小林:元々睡眠障害に悩まされていたのですが、社会人になってIT企業に勤めていた時がとくにひどかったんです。十分に睡眠できなくて本当に辛い思いをしました。そこで、人生を通じてずっと悩まされてきた睡眠の悩みを解決すべく、ニューロスペースを起業しました。

──睡眠に悩まれている方は多いのでしょうか。

小林:弊社がビジネスパーソンの睡眠課題について調査したところ、「熟睡困難」と回答した人は49.0%、「慢性睡眠不足」と回答した人が46%にものぼっています。

出典:ニューロスペース睡眠セミナー資料


──多くの人が睡眠の課題を抱えている原因は何ですか。

小林:一つは長い通勤時間です。
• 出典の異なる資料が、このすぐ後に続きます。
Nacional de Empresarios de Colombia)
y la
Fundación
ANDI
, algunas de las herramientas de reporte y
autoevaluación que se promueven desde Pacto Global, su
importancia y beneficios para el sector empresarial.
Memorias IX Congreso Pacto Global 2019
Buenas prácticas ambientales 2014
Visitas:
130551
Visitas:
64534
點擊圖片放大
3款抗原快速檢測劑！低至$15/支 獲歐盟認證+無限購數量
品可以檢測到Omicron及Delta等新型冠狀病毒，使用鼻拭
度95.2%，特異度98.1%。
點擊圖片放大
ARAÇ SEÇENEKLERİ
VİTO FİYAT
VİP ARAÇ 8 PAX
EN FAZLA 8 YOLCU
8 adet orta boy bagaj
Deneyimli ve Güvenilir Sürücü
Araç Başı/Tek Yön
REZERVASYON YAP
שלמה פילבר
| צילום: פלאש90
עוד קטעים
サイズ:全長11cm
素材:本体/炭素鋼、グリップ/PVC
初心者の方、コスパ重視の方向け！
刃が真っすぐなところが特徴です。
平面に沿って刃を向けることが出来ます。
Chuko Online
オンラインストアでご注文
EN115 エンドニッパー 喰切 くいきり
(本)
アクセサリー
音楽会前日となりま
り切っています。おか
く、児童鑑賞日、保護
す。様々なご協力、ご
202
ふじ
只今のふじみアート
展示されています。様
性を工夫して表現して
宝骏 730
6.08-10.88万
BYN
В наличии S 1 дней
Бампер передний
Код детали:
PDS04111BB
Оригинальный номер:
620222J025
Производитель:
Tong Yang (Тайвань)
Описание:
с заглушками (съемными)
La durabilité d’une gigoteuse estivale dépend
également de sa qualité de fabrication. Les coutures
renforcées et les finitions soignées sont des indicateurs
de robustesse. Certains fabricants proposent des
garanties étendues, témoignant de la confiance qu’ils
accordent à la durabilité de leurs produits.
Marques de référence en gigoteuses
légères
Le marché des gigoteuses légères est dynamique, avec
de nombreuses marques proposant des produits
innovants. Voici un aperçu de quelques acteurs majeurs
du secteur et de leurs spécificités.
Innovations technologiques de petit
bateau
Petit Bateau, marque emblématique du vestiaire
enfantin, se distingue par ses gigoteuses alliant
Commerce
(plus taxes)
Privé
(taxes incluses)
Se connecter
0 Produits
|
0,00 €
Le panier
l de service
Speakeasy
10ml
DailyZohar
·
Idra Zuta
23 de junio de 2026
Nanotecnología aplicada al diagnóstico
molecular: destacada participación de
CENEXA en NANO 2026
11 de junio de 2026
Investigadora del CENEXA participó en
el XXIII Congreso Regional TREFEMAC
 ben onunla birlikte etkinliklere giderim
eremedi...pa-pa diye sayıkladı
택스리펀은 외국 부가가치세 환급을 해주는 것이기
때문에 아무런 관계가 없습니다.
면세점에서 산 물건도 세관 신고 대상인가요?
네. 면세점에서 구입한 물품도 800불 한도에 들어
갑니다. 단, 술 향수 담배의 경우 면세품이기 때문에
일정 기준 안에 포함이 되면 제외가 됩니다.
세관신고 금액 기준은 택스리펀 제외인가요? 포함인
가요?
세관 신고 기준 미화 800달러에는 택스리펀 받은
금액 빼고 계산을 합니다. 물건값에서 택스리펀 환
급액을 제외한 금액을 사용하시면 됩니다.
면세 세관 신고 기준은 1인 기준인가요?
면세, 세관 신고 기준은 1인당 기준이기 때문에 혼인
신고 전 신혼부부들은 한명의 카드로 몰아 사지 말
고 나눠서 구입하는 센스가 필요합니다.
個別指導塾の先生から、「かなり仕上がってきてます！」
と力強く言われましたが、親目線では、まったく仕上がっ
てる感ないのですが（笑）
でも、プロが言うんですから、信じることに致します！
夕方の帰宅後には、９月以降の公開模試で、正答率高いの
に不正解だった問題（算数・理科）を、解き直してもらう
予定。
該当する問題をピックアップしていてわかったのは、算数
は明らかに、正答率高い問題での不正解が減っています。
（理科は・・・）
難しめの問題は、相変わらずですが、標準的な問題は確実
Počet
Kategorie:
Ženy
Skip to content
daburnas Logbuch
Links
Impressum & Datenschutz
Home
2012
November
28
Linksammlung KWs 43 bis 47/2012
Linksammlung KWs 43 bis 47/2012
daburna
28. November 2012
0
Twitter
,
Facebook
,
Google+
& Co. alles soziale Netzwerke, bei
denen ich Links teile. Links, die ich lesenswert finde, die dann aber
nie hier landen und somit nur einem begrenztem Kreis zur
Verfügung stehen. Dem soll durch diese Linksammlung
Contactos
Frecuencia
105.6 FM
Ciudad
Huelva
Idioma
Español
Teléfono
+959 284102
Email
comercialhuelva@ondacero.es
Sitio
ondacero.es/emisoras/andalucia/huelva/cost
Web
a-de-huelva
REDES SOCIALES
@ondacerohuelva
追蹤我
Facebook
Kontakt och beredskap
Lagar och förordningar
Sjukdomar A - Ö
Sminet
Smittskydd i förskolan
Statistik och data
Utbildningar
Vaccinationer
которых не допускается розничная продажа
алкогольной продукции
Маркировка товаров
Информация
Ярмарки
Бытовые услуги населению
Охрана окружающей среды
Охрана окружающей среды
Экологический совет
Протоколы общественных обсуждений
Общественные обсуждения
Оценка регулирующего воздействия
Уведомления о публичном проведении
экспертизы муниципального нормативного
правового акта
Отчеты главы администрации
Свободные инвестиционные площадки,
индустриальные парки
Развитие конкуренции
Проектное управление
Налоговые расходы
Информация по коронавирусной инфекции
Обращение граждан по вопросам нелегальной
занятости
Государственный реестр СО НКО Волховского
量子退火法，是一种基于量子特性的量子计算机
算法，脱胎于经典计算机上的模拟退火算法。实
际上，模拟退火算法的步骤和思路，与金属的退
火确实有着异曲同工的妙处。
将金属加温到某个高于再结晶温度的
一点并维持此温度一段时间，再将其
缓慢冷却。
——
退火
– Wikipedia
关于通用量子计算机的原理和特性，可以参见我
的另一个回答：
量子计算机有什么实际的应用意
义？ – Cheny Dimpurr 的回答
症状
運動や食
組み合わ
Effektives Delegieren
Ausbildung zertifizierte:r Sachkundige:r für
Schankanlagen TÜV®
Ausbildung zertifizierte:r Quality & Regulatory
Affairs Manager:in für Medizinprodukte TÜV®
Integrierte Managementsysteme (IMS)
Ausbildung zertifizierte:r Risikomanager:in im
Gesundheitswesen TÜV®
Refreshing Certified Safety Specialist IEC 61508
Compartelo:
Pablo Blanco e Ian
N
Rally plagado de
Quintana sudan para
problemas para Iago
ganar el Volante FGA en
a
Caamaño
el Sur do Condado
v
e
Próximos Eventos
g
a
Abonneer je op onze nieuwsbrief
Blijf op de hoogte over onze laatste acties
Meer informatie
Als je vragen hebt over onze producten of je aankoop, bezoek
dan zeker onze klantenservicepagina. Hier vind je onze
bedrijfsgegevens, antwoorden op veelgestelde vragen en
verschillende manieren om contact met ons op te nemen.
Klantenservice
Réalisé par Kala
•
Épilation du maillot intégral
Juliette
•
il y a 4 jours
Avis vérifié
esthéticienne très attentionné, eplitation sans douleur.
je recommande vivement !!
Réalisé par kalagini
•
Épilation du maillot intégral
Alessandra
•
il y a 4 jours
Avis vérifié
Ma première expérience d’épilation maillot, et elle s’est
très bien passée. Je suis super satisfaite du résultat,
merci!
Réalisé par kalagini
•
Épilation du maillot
通勤時間のせいで睡眠時間が削られてしまう。
もう一つは、一人ひとりのクロノタイプ(朝型・夜型などその人にとってパフォーマンスを出しやすい時間帯)を考慮せずに、社会全体が「朝型」人間向けにつくられていることです。私自身は夜型なので、朝早くに起きて出社するのが辛いのです。

じつは「朝型」「夜型」などの睡眠のタイプは、遺伝的に決められていることがわかっています。弊社の調査によれば、朝早くに起きて、無理なく9時に出社できる「朝型」「超朝型」は合わせて27.9%しかいません。私のように、9時に出社するとなると「ちょっと眠いな」と感じる「夜型」「超夜型」は合わせて31.1%にものぼります。

出典:ニューロスペース睡眠セミナー資料


小林:社会の3人に1人は、遺伝的に9時に出社するのが眠い「夜型」「超夜型」です。にもかかわらず、そうした人々を考慮しない社会設計になっているということですね。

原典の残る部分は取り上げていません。